To get more information look https://rasbt.github.io/mlxtend/user_guide/classifier/EnsembleVoteClassifier/
eclf = EnsembleVoteClassifier(clfs=[clf1, clf2, clf3], weights=[2, 1, 1], voting="soft")
compare(eclf)
To get more information look https://rasbt.github.io/mlxtend/user_guide/classifier/StackingClassifier/
sclf = StackingClassifier(
classifiers=[clf1, clf2, clf3], meta_classifier=LogisticRegression()
)
compare(sclf)
To get more information look https://rasbt.github.io/mlxtend/user_guide/classifier/StackingCVClassifier/
scvclf = StackingCVClassifier(
classifiers=[clf1, clf2, clf3], meta_classifier=LogisticRegression()
)
compare(scvclf)
Mlens has several useful classes:
To get more information follow the link http://ml-ensemble.com/info/start/ensembles.html#super-learner
sl = SuperLearner(folds=5, random_state=seed, verbose=2)
# Build the first layer
sl.add([clf1, clf2, clf3])
# Attach the final meta-estimator
sl.add_meta(LogisticRegression())
compare(sl)
To get more information follow the link http://ml-ensemble.com/info/start/ensembles.html#subsemble
sub = Subsemble(partitions=3, random_state=seed, verbose=2, shuffle=True)
# Build the first layer
sub.add([clf1, clf2, clf3])
sub.add_meta(SVC())
compare(sub)
To get more information follow the link http://ml-ensemble.com/info/start/ensembles.html#blend-ensemble
be = BlendEnsemble(test_size=0.7, random_state=seed, verbose=2, shuffle=True)
# Build the first layer
be.add([clf1, clf2, clf3])
be.add_meta(LogisticRegression())
compare(be)
To get more information follow the link http://ml-ensemble.com/info/start/ensembles.html#sequential-ensemble
se = SequentialEnsemble(random_state=seed, shuffle=True)

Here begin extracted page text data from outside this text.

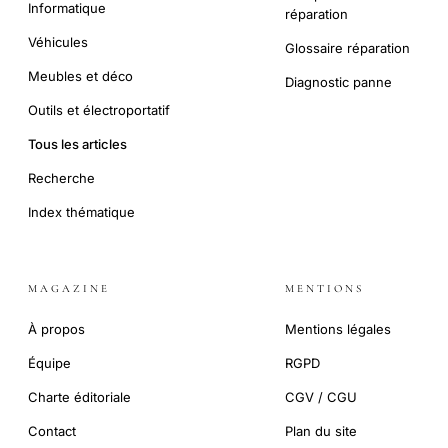
Informatique
réparation
Véhicules
Glossaire réparation
Meubles et déco
Diagnostic panne
Outils et électroportatif
Tous les articles
Recherche
Index thématique
MAGAZINE
MENTIONS
À propos
Mentions légales
Équipe
RGPD
Charte éditoriale
CGV / CGU
Contact
Plan du site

# The initial layer is a blended layer, same as a layer in the BlendEnsemble
se.add("blend", [clf1, clf2])
# The second layer is a stacked layer, same as a layer of the SuperLearner
se.add("stack", [clf1, clf3])
# The meta estimator is added as in any other ensemble
se.add_meta(SVC())
compare(se)
DESlib has 23 algorithms different ensemble technics split into 3 group:
let's try some of them from different groups:
To get more information follow the link https://deslib.readthedocs.io/en/latest/api.html
To get more information follow the link https://deslib.readthedocs.io/en/latest/modules/des/knora_e.html
kne = KNORAE([clf1, clf2, clf3])
compare(kne)
To get more information follow the link https://deslib.readthedocs.io/en/latest/modules/dcs/mcb.html
mcb = MCB([clf1, clf2, clf3])
compare(mcb)
To get more information follow the link https://deslib.readthedocs.io/en/latest/modules/static/static_selection.html
ss = StaticSelection([clf1, clf2, clf3])
compare(ss)
We looked at different algorithms and different libraries, which might save a lot of time when you need to use ensemble technic. Ensemble modeling is a powerful way to improve the performance of your machine learning models. If you wish to be on the top of the leaderboard in any machine learning competition or want to improve models you are working on – ensemble is the way to go.
P.S. There is no silver bullet... try different tools and algorithms.